● Task instructions: For each line in the data that includes "consommation", make a copy.

● Records provided:
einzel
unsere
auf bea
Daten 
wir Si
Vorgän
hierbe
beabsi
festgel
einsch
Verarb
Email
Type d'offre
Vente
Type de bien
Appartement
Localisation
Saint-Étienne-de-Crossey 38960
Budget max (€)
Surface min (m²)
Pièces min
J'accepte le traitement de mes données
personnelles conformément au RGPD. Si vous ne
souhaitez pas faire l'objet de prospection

--

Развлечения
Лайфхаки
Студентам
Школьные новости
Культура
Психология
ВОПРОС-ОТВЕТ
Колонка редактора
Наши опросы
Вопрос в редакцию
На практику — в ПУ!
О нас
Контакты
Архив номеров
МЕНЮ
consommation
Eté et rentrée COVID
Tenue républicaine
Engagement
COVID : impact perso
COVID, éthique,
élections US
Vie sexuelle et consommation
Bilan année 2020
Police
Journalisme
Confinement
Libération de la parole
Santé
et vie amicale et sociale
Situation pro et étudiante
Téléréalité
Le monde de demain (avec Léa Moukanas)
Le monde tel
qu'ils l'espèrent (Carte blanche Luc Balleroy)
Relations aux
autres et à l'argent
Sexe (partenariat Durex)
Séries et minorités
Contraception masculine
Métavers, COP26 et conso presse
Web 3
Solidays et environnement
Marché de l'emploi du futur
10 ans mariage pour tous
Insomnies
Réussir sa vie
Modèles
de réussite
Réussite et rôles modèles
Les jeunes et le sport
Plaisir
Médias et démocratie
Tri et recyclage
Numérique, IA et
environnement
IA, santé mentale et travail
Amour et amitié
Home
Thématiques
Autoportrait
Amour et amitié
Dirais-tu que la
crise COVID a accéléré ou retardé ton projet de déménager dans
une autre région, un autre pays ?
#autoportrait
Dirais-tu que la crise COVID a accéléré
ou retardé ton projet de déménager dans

==

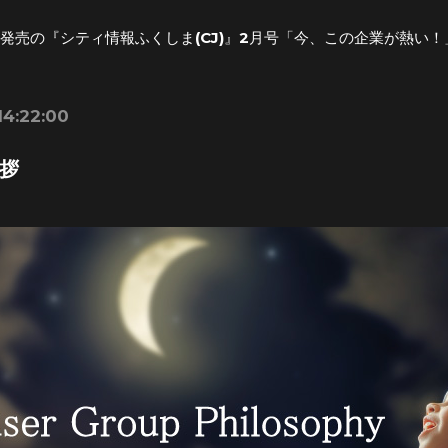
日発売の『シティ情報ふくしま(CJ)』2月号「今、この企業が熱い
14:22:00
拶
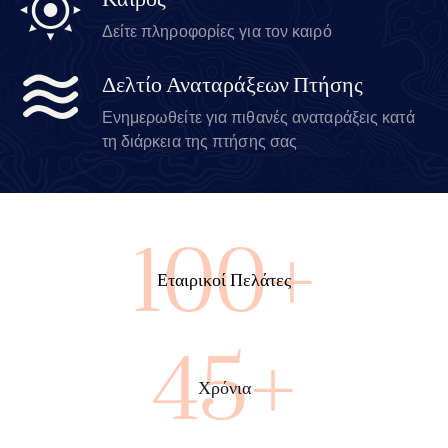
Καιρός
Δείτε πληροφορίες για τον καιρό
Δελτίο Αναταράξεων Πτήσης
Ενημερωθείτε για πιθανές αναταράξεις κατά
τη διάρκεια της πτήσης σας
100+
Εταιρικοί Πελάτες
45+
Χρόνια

● Solution for this problem:
consommation
Vie sexuelle et consommation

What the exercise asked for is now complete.